Midway Games executive
doing his homework. But the statistics have changed."
Reflecting those changes, this nation has a president in George W. Bush who lists playing video games among his favorite leisure activities. According to the Washington-based Interactive Digital Software Assn., a study last year found that 32% of Americans who play computer games and video games are 35 or older and 13% are 50 or older. The association, a trade group representing U.S. computer and video game publishers, says research shows that 26% of the most frequent console gamers are women.
The group's president, Doug Lowenstein, says video gaming has become such a significant entertainment element that he expects sales to match or exceed movie box-office sales within three to five years. "Video games are no longer just relegated to a corner of the house, as they once were," Lowenstein said at the Electronic Entertainment Exposition in Los Angeles last month. "They're in the center of the home, they're on the Internet, they're in the movies. . . . In short, video games are everywhere."

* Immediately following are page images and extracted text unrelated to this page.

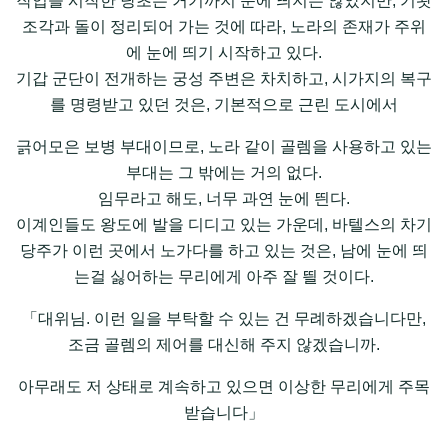
작업을 시작한 당초는 거기까지 눈에 띄지는 않았지만, 기왓
조각과 돌이 정리되어 가는 것에 따라, 노라의 존재가 주위
에 눈에 띄기 시작하고 있다.
기갑 군단이 전개하는 궁성 주변은 차치하고, 시가지의 복구
를 명령받고 있던 것은, 기본적으로 근린 도시에서
긁어모은 보병 부대이므로, 노라 같이 골렘을 사용하고 있는
부대는 그 밖에는 거의 없다.
임무라고 해도, 너무 과연 눈에 띈다.
이계인들도 왕도에 발을 디디고 있는 가운데, 바텔스의 차기
당주가 이런 곳에서 노가다를 하고 있는 것은, 남에 눈에 띄
는걸 싫어하는 무리에게 아주 잘 띌 것이다.
「대위님. 이런 일을 부탁할 수 있는 건 무례하겠습니다만,
조금 골렘의 제어를 대신해 주지 않겠습니까.
아무래도 저 상태로 계속하고 있으면 이상한 무리에게 주목
받습니다」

And that creates a lucrative audience that is impossible for Hollywood to ignore. "You have a combination of so many people being into it, and Hollywood . . . looking for properties that already have a loyal fan base," says Riotto, mentioning films that have ready-made fan bases, such as "Dr. Seuss' The Grinch Who Stole Christmas," "102 Dalmatians" and "Harry Potter and the Sorcerer's Stone."
"It is a much easier process than trying to develop whole new characters from scratch and trying to develop a merchandising program for a whole new product," says Riotto.
Recently, Midway Games hired a licensing agent to pursue opportunities for several of its bestsellers. Midway's remake of its original '80s arcade game Spy Hunter for PlayStation 2 is attracting lots of attention from Hollywood and merchandisers. Scheduled to ship this fall, it already has a strong audience, says Greenspan.
"The Hollywood people are believing in these properties. They're saying, 'Hey, we know X amount of people play these games and, hopefully, that can be translated into movie tickets sold.' "
But Midway isn't going to change how it chooses future titles with an eye toward movie potential, Greenspan insists. "The bottom line is, game developers want to make the best game possible. The developers have to be passionate about the games they're making because they are spending 18 months on it."
Although he's unwilling to speculate how movie deals might bolster Midway's profits, Greenspan says the upside extends beyond the licensing deal. "If a movie comes out and then you make a sequel of the game, the benefit is unbelievable," he says. "The bottom line for me is it is going to help me sell a lot more games, assuming the movie is a good movie."
And that's no sure thing. Danny Simon assures that even if this summer's video-game-to-big-screen movies are all blockbusters, there will still be bad movies made from video games.
In the licensing business for 26 years with video games a specialty, Simon was executive producer of the 1995 movie version of the controversial video game Mortal Kombat.
What Mortal Kombat had and what today's action video games offer Hollywood, says Simon, are a solid "back story," an established universe and characters with their own unique abilities and personalities.
"It's like the comic book industry: Once Hollywood found the comic book industry, they have not let it alone."
Even more promising, explains Simon, is that the video game industry is now akin to the movie industry. Simon predicts the two entertainment media are so alike that the future will find them blurring together. "As movies become more interactive, we will see more of a lessening of that demarcation between the movie and the game," he says.
"We will have those movies in the future where audiences affect the ending of the movie."